I’m a SysAdmin by trade (and most important by hobby), huge nerd and have been using Home Assistant at home for a few years now, which I’ve been showing off to them for as much of the time.
First call I had, was a few months ago, they were having problems with the rotary filter. It would clog, which caused it to fill with water, and then overflow. They manually pushed two buttons to turn on a motor to rotate the filter, and another to enable a water pump attached to line of sprinklers that cleaned the filter mesh. This every, roughly, 10 to 15 minutes, all day, all night. The caller (the agricultural engineer of the bunch) had spent the last 4 nights awake in the greenhouse taking care of that, in a place at 8 degrees C of temperature, and above 70% humidity, no TV, no WiFi.
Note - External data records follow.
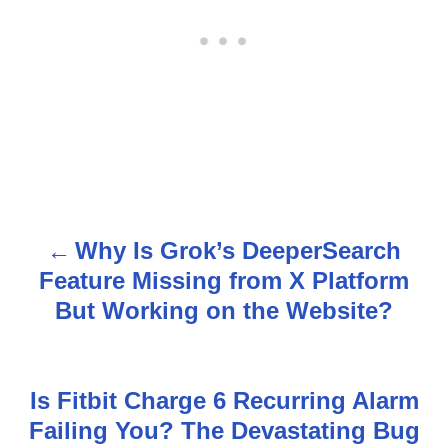
Why Is Grok’s DeeperSearch
P
Feature Missing from X Platform
o
But Working on the Website?
s
t
Is Fitbit Charge 6 Recurring Alarm
n
Failing You? The Devastating Bug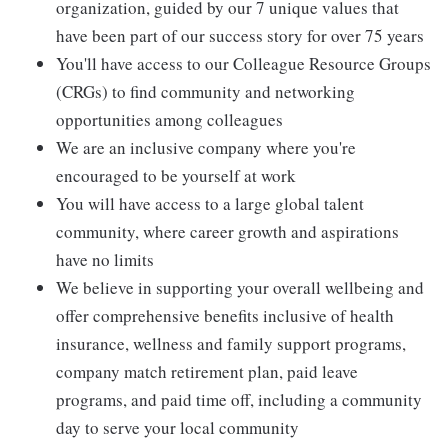
organization, guided by our 7 unique values that
have been part of our success story for over 75 years
You'll have access to our Colleague Resource Groups
(CRGs) to find community and networking
opportunities among colleagues
We are an inclusive company where you're
encouraged to be yourself at work
You will have access to a large global talent
community, where career growth and aspirations
have no limits
We believe in supporting your overall wellbeing and
offer comprehensive benefits inclusive of health
insurance, wellness and family support programs,
company match retirement plan, paid leave
programs, and paid time off, including a community
day to serve your local community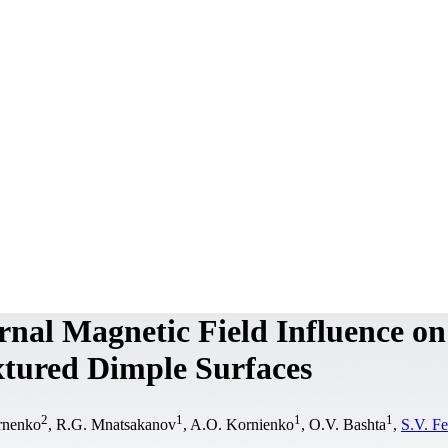
ernal Magnetic Field Influence on
extured Dimple Surfaces
2
1
1
1
irnenko
, R.G. Mnatsakanov
, A.O. Kornіenko
, O.V. Bashta
,
S.V. F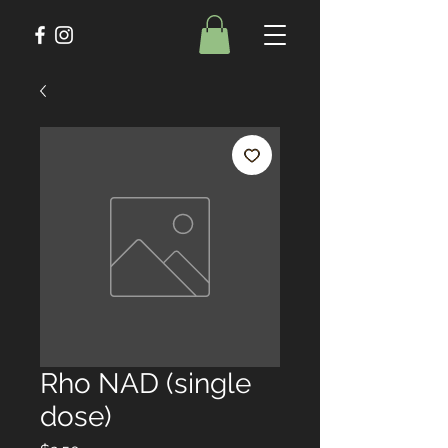
Rho NAD (single
dose)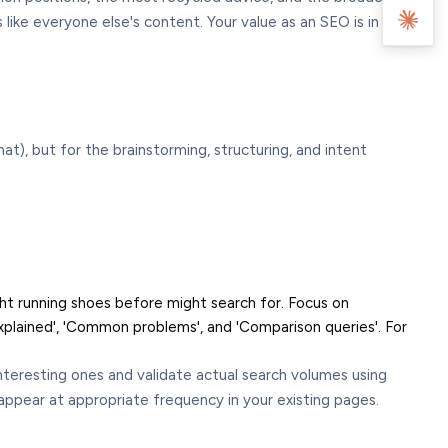
ike everyone else's content. Your value as an SEO is in the
t), but for the brainstorming, structuring, and intent
ht running shoes before might search for. Focus on
plained', 'Common problems', and 'Comparison queries'. For
interesting ones and validate actual search volumes using
ppear at appropriate frequency in your existing pages.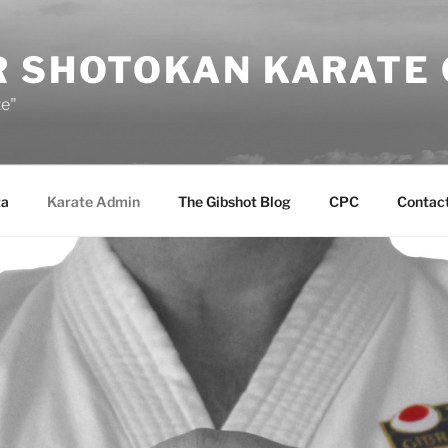
R SHOTOKAN KARATE
te"
ta
Karate Admin
The Gibshot Blog
CPC
Contact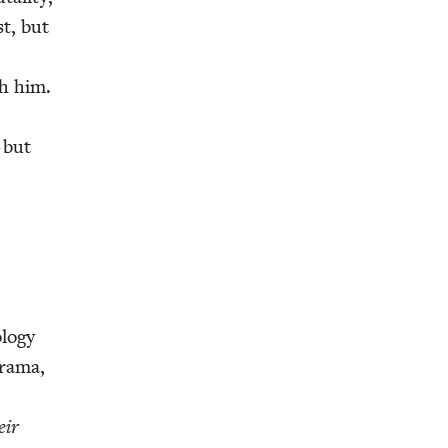
st, but
th him.
r
 but
­o­gy
dra­ma,
h
eir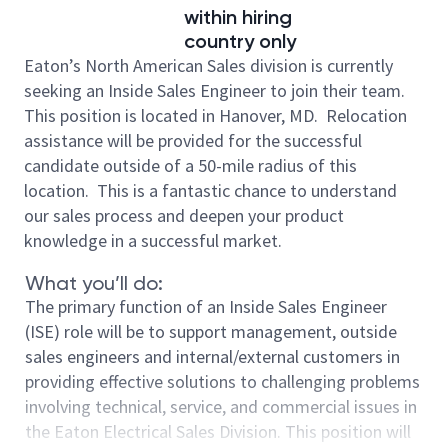
within hiring
country only
Eaton’s North American Sales division is currently
seeking an Inside Sales Engineer to join their team.
This position is located in Hanover, MD. Relocation
assistance will be provided for the successful
candidate outside of a 50-mile radius of this
location. This is a fantastic chance to understand
our sales process and deepen your product
knowledge in a successful market.
What you’ll do:
The primary function of an Inside Sales Engineer
(ISE) role will be to support management, outside
sales engineers and internal/external customers in
providing effective solutions to challenging problems
involving technical, service, and commercial issues in
the Eaton Electrical Sales Division. This position will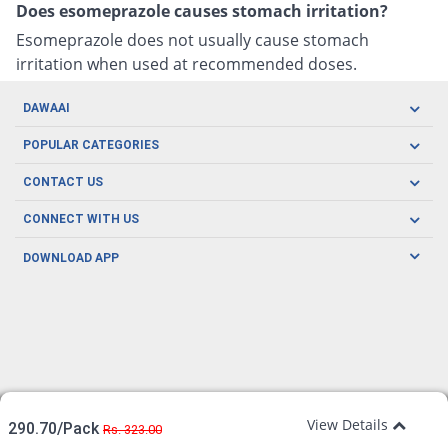
Does esomeprazole causes stomach irritation?
Esomeprazole does not usually cause stomach
irritation when used at recommended doses.
DAWAAI
Careers
POPULAR CATEGORIES
Blog
Oral Care
CONTACT US
Covid19
Baby Nutrition
Tel: (021) 111-329-224
About us
CONNECT WITH US
Herbal Care
Email: pharmacy@dawaai.pk
Contact us
Men's Health
DOWNLOAD APP
Delivery
200-A, SMCHS, Karachi Sindh
Subscribe to receive latest news and updates
Women's Health
Privacy Policy
FOLLOW US
Support & Braces
FAQ's
Refund Policy
Offers
View Details
290.70/Pack
Rs. 323.00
They had designed the whole system with little to no automation in sight: shades are connected to a (kind of) off-the-shelf weather station and a temperature sensor inside (I plan to integrate this to HA in a few months), and they had installed a cable float switch in a tank to actuate both motors, but they were measuring two steps down the road, so it took about 10 minutes after the water started spilling from the filter before that sensor would trip, hence the need to do it by manually. Also, they gather water and ambient temperature, as well as pH, conductivity and oxygen concentration manually every couple of hours throughout the day.
They struck luck, a few weeks before, I had started playing around with ESP8266 (D1 minis) and ESP32 (NodeMCU) boards, relay boards, and some sensors. Up to this point I had never soldered anything in my life, had little to no experience with electronics, no idea how sensors worked, and what a resistor, a pullup or pulldown were, but being curious by nature and seeing how it would up my domotics game at home I became a quick learner.
First iteration of the setup was pretty simple, with no HomeAssistant on premises, as there was no infrastructure where to run it. After a few tests (and quite a lot a googling), I decided that to detect water I would use a simple UTP cable pair, the rising water triggered the “sensor” once it reached both stripped cables (worked marvellously in a bucket, not so much once installed, I learned a lot about ESPHome input filters after just 30 minutes in production).
This was my first soldering job. I got a lot to thank my friend Jairo, a total expert with electronics, who even took time to record himself soldering so I could learn. BTW, he still does not approve of my soldering skills for production boards, sorry Jairo xD.
This first board had 5 inputs:
- Ds18b20 water temperature sensor (useless at first, as there was no easy way for them to retrieve the data).
- Stripped UTP cable pair to act as the water level sensor
- 3 terminals for buttons to manually operate the motors
And 3 outputs:
- All connected to a 4 relay board, to operate contactors for the motors.
First things first, I needed at least local WiFi to control the device, so I loaned them an old TP-Link router, I then learned that in order to use the webserver option of ESPHome you need a working internet connection. That didn’t stop me anyway, at that moment, I only wanted to control the motors so these guys could catch some shuteye.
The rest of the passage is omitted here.